Doug Putman, owner of HMV, says the figures have proved his belief that shoppers want to go into stores. “This week proved that for millions of people across the UK, online shopping will never fully replace the experience of going into stores and browsing,” he says. “This was by far our strongest post-lockdown return, and it signals not only that the British public feels confident in the Covid-secure measures that retailers including HMV have put in place, but also that people are excited to get out and see what the high street has to offer.
“We’ve been delighted to see so many of our loyal customers returning, alongside shoppers who are just beginning their vinyl collection and more casual browsers on the lookout for our increasingly popular franchise merchandise. This year marks HMV’s 100th birthday, and we’re expecting our strong start to continue in what will be a banner year for this iconic retailer.”
While online sales fall back – but only in some categories
At the same time, figures from ecommerce specialist Salesfire suggest there has been a drop in online sales in some categories – but not in others. The company collects data from more than 3,000 online retailers across a range of sectors, and says that online orders have fallen by 12% over the last week, as measured both on Tuesday April 6 and Tuesday April 13 by its TrendDesk platform. That includes falls in ecommerce sales of fashion (-12.2%), footwear (-9%) and health and beauty goods (-18.8%) over the last week – but food and drink sales (+8.1%) are up, as are electronics orders (+8.4%).

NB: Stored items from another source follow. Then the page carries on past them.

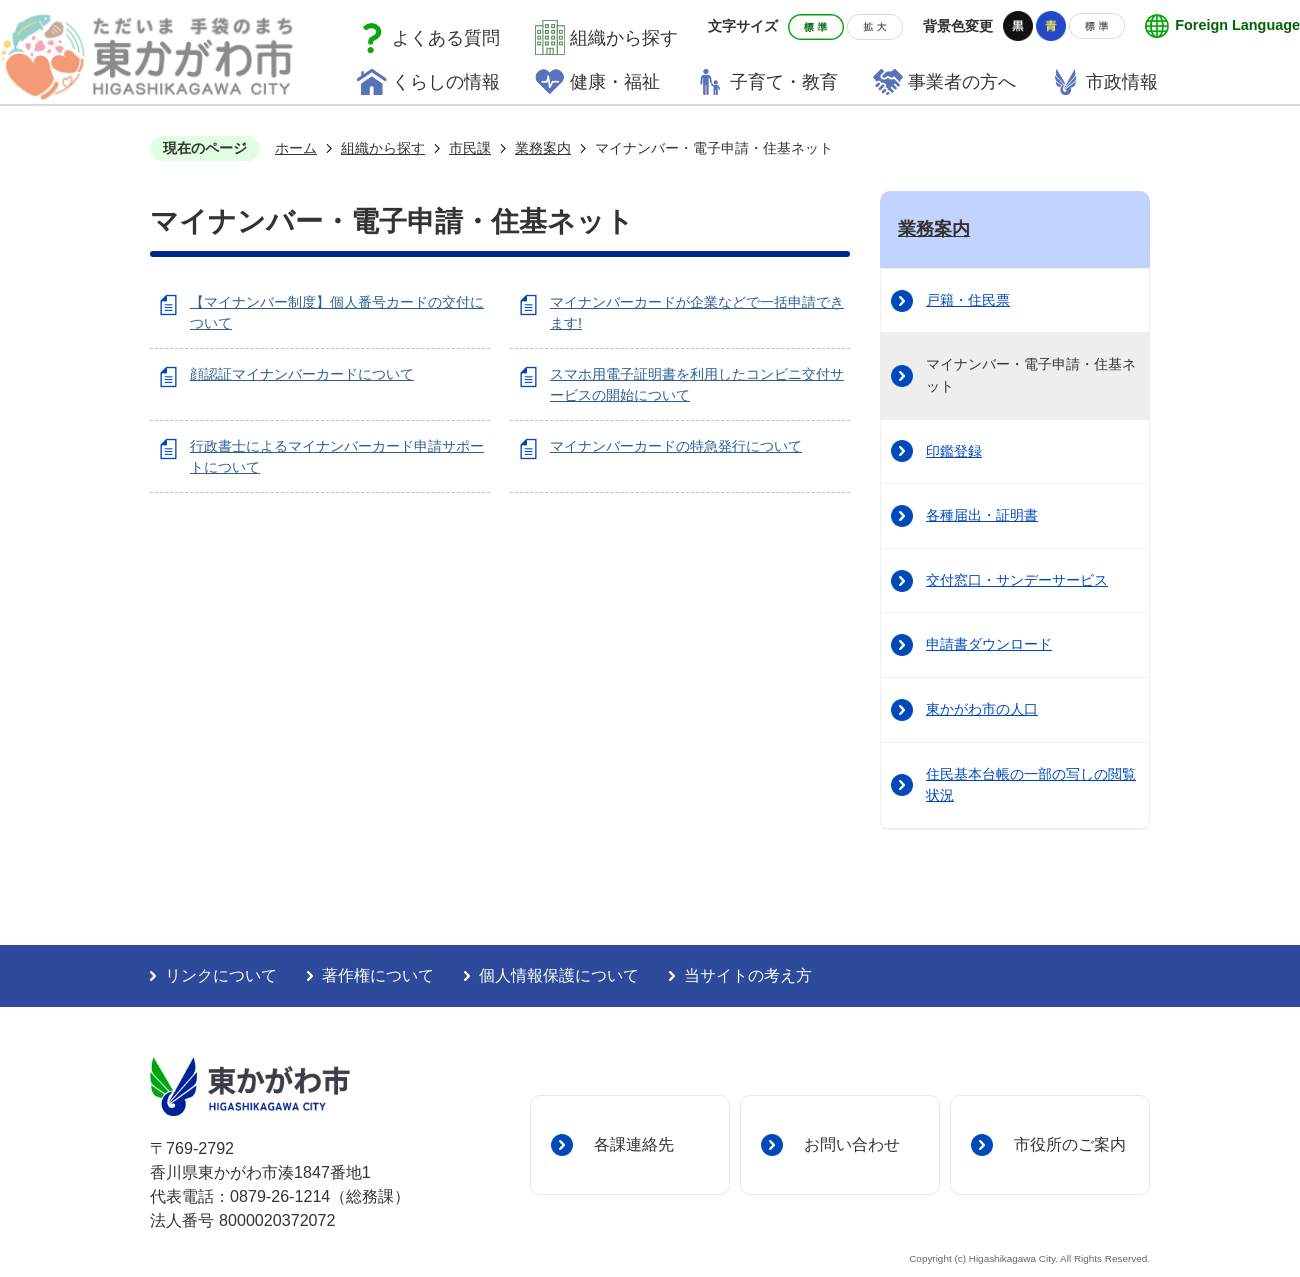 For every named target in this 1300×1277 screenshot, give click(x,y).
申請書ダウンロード (989, 644)
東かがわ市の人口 (982, 709)
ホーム (296, 148)
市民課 (470, 148)
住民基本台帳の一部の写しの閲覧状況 (1031, 785)
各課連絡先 (634, 1144)
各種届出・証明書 (982, 515)
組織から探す (624, 38)
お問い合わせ (852, 1144)
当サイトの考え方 (748, 975)
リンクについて (221, 975)
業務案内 (543, 148)
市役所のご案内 (1070, 1144)
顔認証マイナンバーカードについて (302, 374)
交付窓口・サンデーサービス (1017, 580)
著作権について (378, 975)
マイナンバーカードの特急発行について (676, 446)
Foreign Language (1237, 25)
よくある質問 (446, 38)
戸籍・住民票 (968, 300)
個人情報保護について (559, 975)
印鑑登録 (954, 451)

Rich Himsworth, chief executive of Salesfire, says: “People have clearly been very excited to return to stores after a lengthy closure and this data supports the images we have seen this week of long queues outside shops in towns and cities across the country. A fall in online orders for fashion and footwear was expected, as people return to stores to see, touch and try out clothes in person and retailers have been working hard with campaigns to generate excitement at returning to the high street.”
But will shoppers continue to go in-store? Himsworth thinks they will, especially for goods that are harder to buy online.

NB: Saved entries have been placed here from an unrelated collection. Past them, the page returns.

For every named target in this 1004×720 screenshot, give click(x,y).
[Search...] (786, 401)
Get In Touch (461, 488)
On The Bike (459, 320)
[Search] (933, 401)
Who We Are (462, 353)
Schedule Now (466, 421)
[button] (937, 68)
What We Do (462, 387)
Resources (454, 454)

“Brands which place a focus on their brick-and-mortar stores such as Primark and TK Maxx hold an edge because their experience requires an in-person visit. Brands such as Charlotte Tilbury and Boots’ No.7 have introduced live chat services, one-to-one virtual consultations and an online makeup try-on service to replicate the trying-on experience that so many people had missed during lockdown, but can anything beat the physical experience for health and beauty?”
He says the shift to online shopping may, however, be more pronounced in sectors such as electronics.
“The convenience of online shopping will continue and may outweigh the experiential aspect for many, particularly for everyday items that don’t need to be seen in person such as electronics. The volume of delivery choices from same day to next day delivery means customers can get products quickly whilst still avoiding crowds and staying in the comfort of their own home.
“It will be interesting to see whether these trends are a reflection of consumers’ frustrations with lockdown and excitement to get out now that restrictions have eased, or whether the ongoing shift to ecommerce continues in the future. The pandemic has clearly forced more retailers to prioritise their online offering and ensuring that they provide customers with a quick and easy shopping experience will be vital in the long-term.”
Ultimately, it seems it’s too soon to say how shopping patterns will change long-term as a result of Covid-19. But it seems likely that customers may well be more willing to buy online than they were before the pandemic.